漫画・小説・映画・アニメ・ドラマを主観によるグラフ+点数+批評+感想を綴り、作品の評価をあらゆる形で視覚化したブログです。有名な作品から掘り出し物的な作品まで生涯の内になるべく多くの作品に触れて伝えていけたら本望です。

時代も場所も異なる4つの悲劇が交差して1つの点となる:『王様ゲーム 臨場』

王様ゲーム 臨場 (双葉文庫)

・タイトル

王様ゲーム 臨場

・点数52点(小説としての評価)

表現力☆☆
深み☆
芸術性☆☆
ストーリー性☆☆☆☆☆
読みやすさ☆☆☆

・点数 55点(ラノベとしての評価)

設定☆☆☆☆
キャラクター ☆☆☆☆
ストーリー☆☆☆☆☆
構成☆☆☆
文章力☆☆

・著者情報

金沢伸明(ぱっくんちょ)

1982年 広島市呉市出身の小説家です。
大学を卒業後、IT企業に勤める傍ら、趣味として、モバゲータウンにてぱっくんちょのクリエイター名で携帯小説王様ゲーム』を執筆します(会社を立ち上げた時期と作品の投稿時期が同時期だった為、二足のわらじ状態だったようです)。

この著者の作品は王様ゲームだけですが、シリーズとして全12巻が双葉社から出版されています。

また、この作品は複数人の作家によりコミカライズされ、実写化、アニメ化などされています。

今回取り扱うのはこの中の双葉社により書籍化されている『文庫版の小説』になります。(第3作目です)

・本の概要

金沢伸明と本多奈津子のクラスで王様ゲームが行われている頃、時を同じくして、ホラーやオカルトが大好きな17歳の児玉葉月は自身の興味本意、好奇心で事件の謎を追うことにした。
やがて葉月はある廃校に辿り着き、1冊のノートを見つける。
そのノートにはもう1つの王様ゲームの経過が克明に記されていた。
さらに、葉月は夜鳴村で33年前の悲劇の真相に迫る。
異なる時間帯と場所で起きた4つ(実質3つ)の王様ゲームが交差し、1つの点になる。

・評価
仰々しいというか物々しいというか、そんな印象を受けてしまう今回のタイトル、それが臨場。
この作品の全体像を考えると、これ以上ないかもしれないタイトルですが、未読の状態だとどんな内容かの想像がしづらいというのが欠点の1つかもしれません。

この作品の売りとして1つあるのが、時代や場所すらも越えた4つの王様ゲームを紐解きながら、見えていなかった真相が見えてくる……という素材(設定)は素晴らしかったのですが、厳しめに言うと、それを扱えるレベルの文章力ではなかった。
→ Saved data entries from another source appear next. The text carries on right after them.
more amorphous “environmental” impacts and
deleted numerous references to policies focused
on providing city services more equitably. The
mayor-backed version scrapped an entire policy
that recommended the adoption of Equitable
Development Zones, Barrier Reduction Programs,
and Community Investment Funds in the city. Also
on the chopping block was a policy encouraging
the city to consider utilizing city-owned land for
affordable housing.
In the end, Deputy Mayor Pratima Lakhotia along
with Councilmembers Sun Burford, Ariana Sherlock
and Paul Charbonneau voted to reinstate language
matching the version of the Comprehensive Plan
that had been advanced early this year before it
と言う他ありません。

探偵役兼全体のストーリーテラー、読者と同じ立場と目線で物語を回す狂言回し役をどう捉えるかで読み手の精神負荷が大きく変わる気はします。
好き嫌い分かれるとはいえ、キャラクターの見せ方には定評があります(僕の中で)が、今回はなかなか攻めてたなぁ~という印象です。

前作『終極』でわりと好きだったキャラクターの過去・本質(本来の性格)はむしろ嫌い。代わりに『終極』のその子のキャラクター性のモデルになっているライバルの存在等々、人が変わる瞬間をガッツリ見れる意味でもキャラクターの動かし方と見せ方は評価出来るポイントだと感じました。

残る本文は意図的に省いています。